Excelentíssimo Senhor Presidente da Câmara Legislativa do Distrito Federal,
Com base no art. 141 do Regimento Interno desta Casa, proponho aos Deputados Distritais a aprovação da moção com o texto abaixo, que também serve de justificativa:
TEXTO DA MOÇÃO
A CÂMARA LEGISLATIVA DO DISTRITO FEDERAL, por iniciativa do(a) Deputado Martins Machado, manifesta votos de Louvor e homenageia os técnicos/professores das equipes participantes da 38ª Copa Candanga de Futsal.

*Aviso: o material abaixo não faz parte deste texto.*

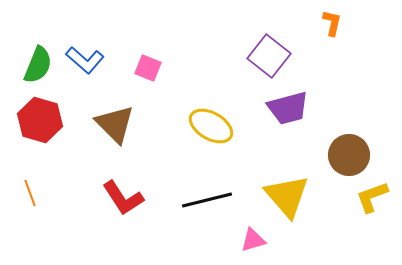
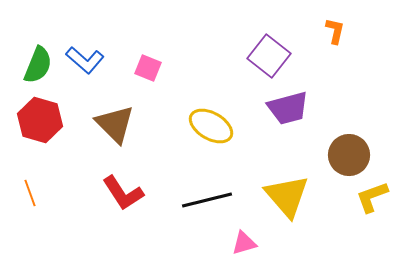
orange L-shape: moved 3 px right, 8 px down
red L-shape: moved 5 px up
pink triangle: moved 9 px left, 3 px down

- Alessandra Paula Lume Gomes
- Alex Sandro Alves Mota - AD3
- André Bonini Rufine - América MG
- Andre De Oliveira Barros - Sesc Ceilandia
- Athos Henrique Da Rocha Villaça
- Carlos Eduardo Gomes Da Silva - Triade
- Cesar Paulo Lopes Cardoso Campos
- Claudinei Oscar Da Silva- AAGP
- Daniel Bruno Castanheira Guimarães - HD Sports
- Denis Machado - Abarka
- Edimar De Santana Beco - Nova Geração
- Eliane Ferreira De Sousa – Art lider
- Eliane Ferreira De Sousa
- Fabio Gabriel Alves Antônio
- Fabíola Dos Santos - Peladas Da Vila
- Francisco Rodrigues Duarte
- Francisco Rodrigues Duarte - Art Líder
- Genilson Nascimento Da Silva - Real Esportivo União
- Hoberdan Benedetti Flores - Tigres
- Ingrid Cristine Rodrigues De Assis - Cesea
- Jacob Wanderson Ribeiro - INEF
- Jefferson Da Silva Do Nascimento
- José Fernando Romano Furné Filho - Olímpico Vizinhança
- Júlia Vitória Araújo Viana
- Leandro Lume Gomes
- Lucas Araújo Castro - Juventus Riacho
- Márcio Pereira Da Silva - Olímpico Vizinhança
- Patrício de Almeida e Souza Soares- Estrutural
- Pedro Araújo Rocha - Magnus
- Rafael Dos Santos Junior - Santos
- Rafael Pereira Da Rcoha
- Richard Echemman Gonçalves Da Costa - Trovão Planaltina
- Roberto Carlos Do Nascimento - Planaltina
- Roberto Cassimiro Cardoso
- Thales Johannes Boudens De Souza - Magnus
- Thalisson Lucas Bezerra Alves - BM Futsal
- Tiago Moreira Maia - Inovafut
- Walber Trajano Da Silva – Blessed
- Wilson Sousa Silva - Wjr Futsal
A Câmara Legislativa do Distrito Federal manifesta Moção de Louvor aos professores das equipes participantes da Copa Candanga de Futsal 2025, em reconhecimento à relevante contribuição prestada ao esporte do Distrito Federal.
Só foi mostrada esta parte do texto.